İnsan vücudu, şüphesiz bazen başarısız olan kendi kendini iyileştiren bir sistemdir. Bununla birlikte, doğa yasalarını takip ederseniz, kendi kendini iyileştirme daha hızlı gerçekleşir - henüz kimse onları iptal etmedi. Görevimiz, hastalık sırasında vücutta meydana gelen doğal süreçlere zarar vermek değil, yardımcı olmaktır.

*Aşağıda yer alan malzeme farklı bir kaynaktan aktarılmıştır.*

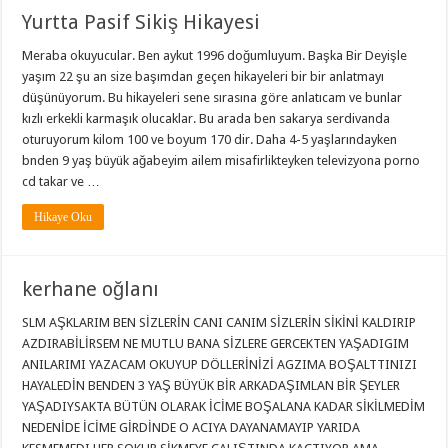
Yurtta Pasif Sikiş Hikayesi
Meraba okuyucular. Ben aykut 1996 doğumluyum. Başka Bir Deyişle
yaşım 22 şu an size başımdan geçen hikayeleri bir bir anlatmayı
düşünüyorum. Bu hikayeleri sene sırasına göre anlatıcam ve bunlar
kızlı erkekli karmaşık olucaklar. Bu arada ben sakarya serdivanda
oturuyorum kilom 100 ve boyum 170 dir. Daha 4-5 yaşlarındayken
bnden 9 yaş büyük ağabeyim ailem misafirlikteyken televizyona porno
cd takar ve …
Hikaye Oku
kerhane oğlanı
SLM AŞKLARIM BEN SİZLERİN CANI CANIM SİZLERİN SİKİNİ KALDIRIP
AZDIRABİLİRSEM NE MUTLU BANA SİZLERE GERCEKTEN YAŞADIGIM
ANILARIMI YAZACAM OKUYUP DÖLLERİNİZİ AGZIMA BOŞALTTINIZI
HAYALEDİN BENDEN 3 YAŞ BÜYÜK BİR ARKADAŞIMLAN BİR ŞEYLER
YAŞADIYSAKTA BÜTÜN OLARAK İCİME BOŞALANA KADAR SİKİLMEDİM
NEDENİDE İCİME GİRDİNDE O ACIYA DAYANAMAYIP YARIDA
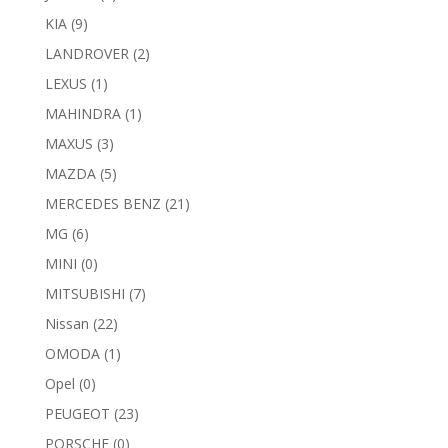
KIA
(9)
LANDROVER
(2)
LEXUS
(1)
MAHINDRA
(1)
MAXUS
(3)
MAZDA
(5)
MERCEDES BENZ
(21)
MG
(6)
MINI
(0)
MITSUBISHI
(7)
Nissan
(22)
OMODA
(1)
Opel
(0)
PEUGEOT
(23)
PORSCHE
(0)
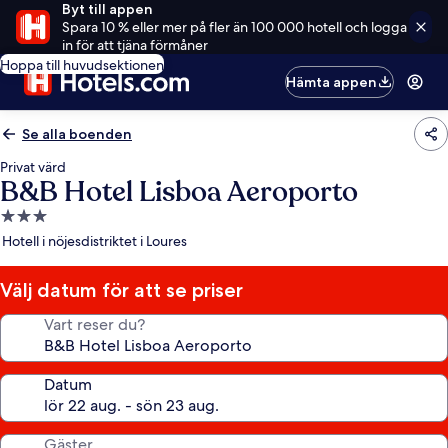
Byt till appen
Spara 10 % eller mer på fler än 100 000 hotell och logga
in för att tjäna förmåner
Hoppa till huvudsektionen
Hämta appen
Se alla boenden
Privat värd
B&B Hotel Lisboa Aeroporto
3.0-
stjärnigt
Hotell i nöjesdistriktet i Loures
boende
Välj datum för att se priser
Vart reser du?
Datum
Gäster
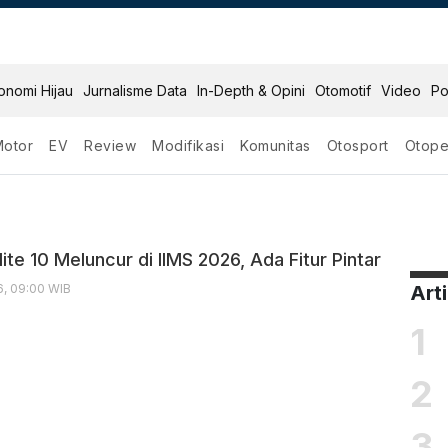
onomi Hijau
Jurnalisme Data
In-Depth & Opini
Otomotif
Video
Po
Motor
EV
Review
Modifikasi
Komunitas
Otosport
Otope
10
ite 10 Meluncur di IIMS 2026, Ada Fitur Pintar
6, 09:00 WIB
Art
1
2
3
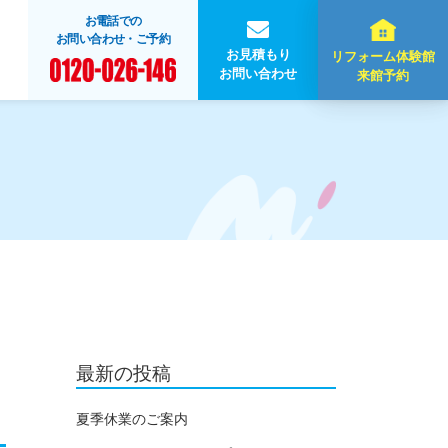
お電話での
お問い合わせ・ご予約
お見積もり
リフォーム体験館
お問い合わせ
来館予約
最新の投稿
夏季休業のご案内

Örneğin hayvanları alın: doğal koşullarda sadece çiğ yiyecekler yerler. Duyarlı varlıklar kendi kendilerini iyileştirebilirler. Belirli bir hastalık ortaya çıktığında hangi şifalı bitkinin kullanılacağını bilirler ve bununla başarılı bir şekilde başa çıkarlar. Onlardan öğrenmeliyiz. Belki de yakında “naturopati” (çiğ gıda) koruyucu tıbba dönüşecektir. Dünyanın her yerinden doktorlar, tıbbi forumlarda ve konferanslarda defalarca bu konuda konuştular.

Çiğ gıda diyetinin kökenleri, yogaya geri dönen uzak geçmişte bulunabilir, ancak bu şifa öğretisinin kurucusu İsviçreli doktor Bircher-Benner'dir. Bir zamanlar "Enerjiye dayalı beslenme tedavisinin temelleri" adlı bir kitap yazdı. Onun mantığı şuydu: Yemek pişirme sanatı, insan yerleşiminin doğal koşullarını en aza indirmiştir. Bunun sonucunda birçok hayvansal ürün ortaya çıkmıştır.

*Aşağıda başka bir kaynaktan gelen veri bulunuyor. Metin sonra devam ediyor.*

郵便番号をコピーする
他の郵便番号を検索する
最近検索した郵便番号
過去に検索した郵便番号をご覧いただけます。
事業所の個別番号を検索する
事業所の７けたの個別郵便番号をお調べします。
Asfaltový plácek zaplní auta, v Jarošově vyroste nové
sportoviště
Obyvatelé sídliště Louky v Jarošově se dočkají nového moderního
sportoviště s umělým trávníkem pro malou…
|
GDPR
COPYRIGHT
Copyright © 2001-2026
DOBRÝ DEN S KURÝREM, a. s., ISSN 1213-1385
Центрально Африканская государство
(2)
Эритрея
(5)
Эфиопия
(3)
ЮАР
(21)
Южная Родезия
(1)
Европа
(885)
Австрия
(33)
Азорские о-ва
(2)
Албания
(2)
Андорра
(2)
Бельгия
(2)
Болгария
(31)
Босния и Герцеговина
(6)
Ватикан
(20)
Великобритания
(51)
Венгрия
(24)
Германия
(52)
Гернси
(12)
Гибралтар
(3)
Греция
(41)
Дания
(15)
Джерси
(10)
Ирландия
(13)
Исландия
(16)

Meyve, çilek ve kuruyemişlerin yanı sıra unlu mamuller ve tereyağı yiyen insanlar çok daha uzun yaşarlar. Mükemmel sağlıkları ve artan verimlilikleri vardır, bu nedenle yiyecekleri ateşte pişirmeyi reddederek (çorbalar, kızarmış yiyecekler) hiçbir şeyi riske atmazsınız. Aksine doğru yoldasın.

Medeni dünyada, her yıl daha fazla çiğ gıda uzmanı var. İnsanlar, sağlığın korunması gereken en önemli değer olduğu kanaatine varmaktadır. İyi sağlık, zaman zaman kendimizi şımarttığımız zararlı “tatlılardan” çok daha önemlidir. Çiğ gıdacılar, vücudumuza hiçbir fayda sağlamayan etli lezzetleri ve diğer ürünleri reddederek doğru bir tercih yapmışlardır.